Rosaura dejó claras sus condiciones. Cuando regresaron a casa, Rosaura dio la noticia a la hija mayor que el engendro había nacido muerto, y con eso fue suficiente para que Amalia entendiera que bajo ninguna circunstancia el niño podría ser visto en la casa, o saber siquiera de su existencia. A la edad de 13 años Amalia se convirtió en madre de un niño que no fue deseado, pero sí amado por su propia hermana. Amalia se las ingenió para correr de un lado a otro sin desatender los quehaceres de la casa, sobre todo porque nadie debía notar su ausencia. Amalia se convirtió en la sombra de su propia sombra, de la nada aparecía, y de la nada se esfumaba para estar con el niño. Desde lejos Rosaura observaba a Amalia, pero no preguntaba por el engendro. Durante el día Amalia atendía la casa y por la noche se escapaba cuando todos dormían para ir a cuidar al niño.


El árbol donde colgó Rosaura al niño era bastante viejo y suficientemente grande para hacer un hueco en su tronco y resguardar al recién nacido. Amalia alimentó al niño con sopa de cebolla, y cuando podía guardaba migas de pan que dejaba remojar en la sopa de cebolla. Amalia quiso darle un nombre al niño, en casa sólo se escuchaban nombres de mujeres, y a su padre nunca se le llamaba por su nombre, y lo primero que se le ocurrió es darle el nombre del árbol que le vio nacer: Pino.


Pino, cuando tuvo la edad suficiente supo de dónde venía, y que estaba estrictamente prohibido ser visto en la casa por cualquiera de sus habitantes. Pino era un buen niño y a su escasa edad comprendía muy bien lo que Amalia le decía.

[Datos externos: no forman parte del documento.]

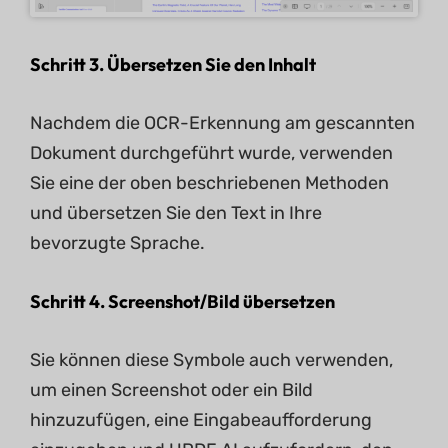
Schritt 3. Übersetzen Sie den Inhalt
Nachdem die OCR-Erkennung am gescannten
Dokument durchgeführt wurde, verwenden
Sie eine der oben beschriebenen Methoden
und übersetzen Sie den Text in Ihre
bevorzugte Sprache.
Schritt 4. Screenshot/Bild übersetzen
Sie können diese Symbole auch verwenden,
um einen Screenshot oder ein Bild
hinzuzufügen, eine Eingabeaufforderung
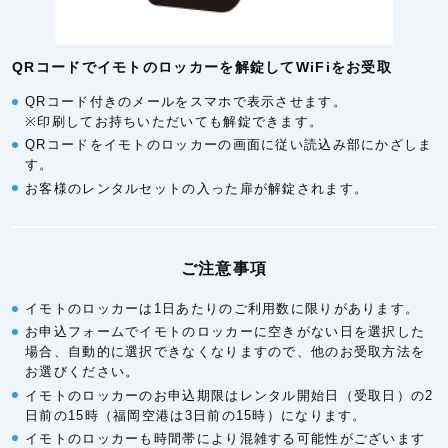
QRコードでイモトのロッカーを解錠してWiFiをお受取
QRコード付きのメールをスマホで表示させます。
※印刷してお持ちいただいても解錠できます。
QRコードをイモトのロッカーの画面に従い読込み部にかざしま
す。
お客様のレンタルセットの入った扉が解錠されます。
ご注意事項
イモトのロッカーは1日あたりのご利用数に限りがあります。
お申込フォームでイモトのロッカーに空きがない日を選択した
場合、自動的に選択できなくなりますので、他のお受取方法を
お選びください。
イモトのロッカーのお申込期限はレンタル開始日（受取日）の2
日前の15時（福岡空港は3日前の15時）になります。
イモトのロッカーも時間帯により混雑する可能性がございます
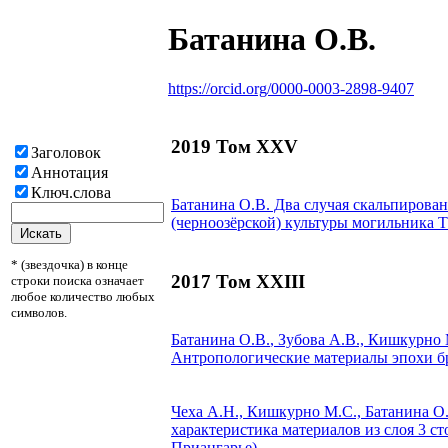
Батанина О.В.
https://orcid.org/0000-0003-2898-9407
2019 Том XXV
Заголовок
Аннотация
Ключ.слова
Батанина О.В.
Два случая скальпирован
(черноозёрской) культуры могильника Т
* (звездочка) в конце
2017 Том XXIII
строки поиска означает
любое количество любых
символов.
Батанина О.В.
, Зубова А.В., Кишкурно 
Антропологические материалы эпохи бр
Чеха А.Н., Кишкурно М.С.,
Батанина О
характеристика материалов из слоя 3 с
Приангарье)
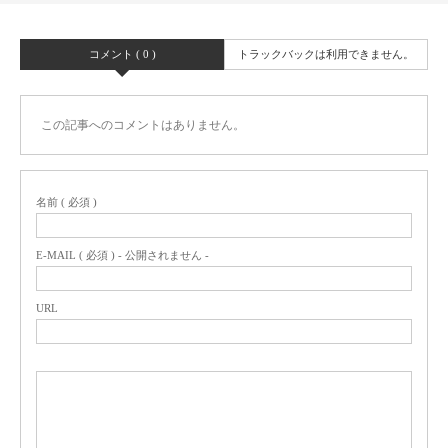
コメント ( 0 )
トラックバックは利用できません。
この記事へのコメントはありません。
名前 ( 必須 )
E-MAIL ( 必須 ) - 公開されません -
URL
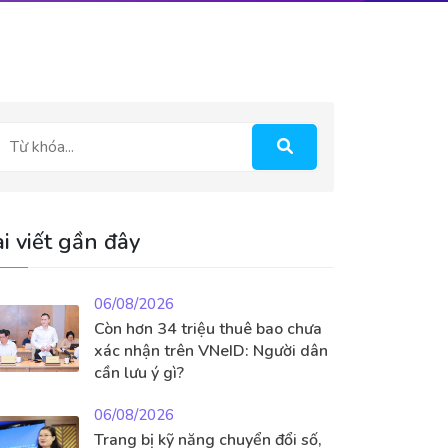
i viết gần đây
06/08/2026
Còn hơn 34 triệu thuê bao chưa
xác nhận trên VNeID: Người dân
cần lưu ý gì?
06/08/2026
Trang bị kỹ năng chuyển đổi số,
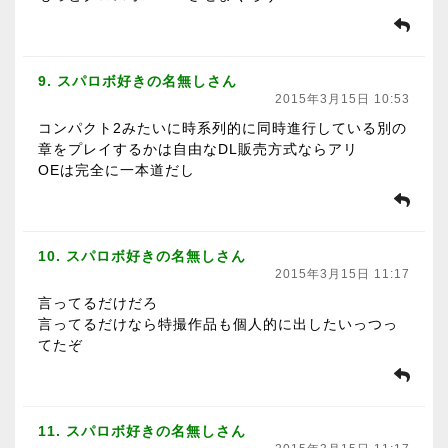
9. スパロボ好きの名無しさん
2015年3月15日 10:53
コンパクト2みたいに時系列的に同時進行している別の
章をプレイするかは自由なDL販売方式ならアリ
OEは完全に一本道だし
10. スパロボ好きの名無しさん
2015年3月15日 11:17
言ってるだけだろ
言ってるだけなら特撮作品も個人的に出したいっつっ
てたぞ
11. スパロボ好きの名無しさん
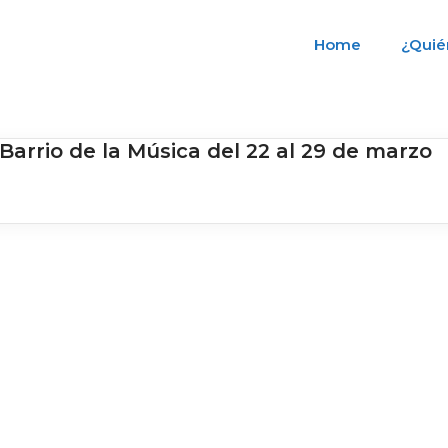
Home
¿Quié
arrio de la Música del 22 al 29 de marzo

Seis años más tarde y tras varias complicaciones, a una edad muy corta Amalia enfermó y murió dejando a Pino solo a la suerte de la naturaleza, por fortuna Pino aprendió de Amalia a cazar animales silvestres y a alimentarse de los frutos de los árboles y de las hierbas del campo. Cuando Amalia murió Rosaura supo que tenía que ir por el niño al bosque. Lo encontró quieto, sentadito como esperando la llegada de Amalia. Cuando Pino se percató que no era Amalia se escondió dentro del árbol. Rosaura se sentó en su lugar y desde ahí le habló sin voltear a verlo.

- Amalia murió… ¿sabes qué es eso? –

- No –

- Que ella ya no va a venir… nunca. –

- ¿Nunca?, ¿qué es nunca? –

- Te vendrás con nosotras a la casa, pero dormirás en el establo, adentro no cabes. –

- ¿Tú eres mi mamá? –

- Comerás la ración que le tocaba a tu hermana, y nada se desperdicia. ¿Crees que puedas comportarte? –

- Sí, sí, haré todo lo que me digas. – Dijo Pino saliendo de su tronco y brincando de contento.

- Nada de brincos, nada de juegos, nada de risas. En el establo tendrás trabajo que hacer. –


A los pocos días Rosaura enfermó contagiada con la misma enfermedad que mató a Amalia. Rosaura murió enseguida, su cuerpo era muy débil para luchar contra la enfermedad. Como es costumbre de las familias del pueblo, cada vez que alguien muere por contagio de alguna enfermedad se vela a la persona en los establos, se cree que el olor del excremento de los animales logra eliminar las bacterias que causan la enfermedad.


Las hijas mayores entraron al establo con la intención de limpiar y acomodar para recibir a los invitados, en el fondo encontraron el cuerpecito de un niño que no sabían cómo había llegado ahí, mucho menos quién era.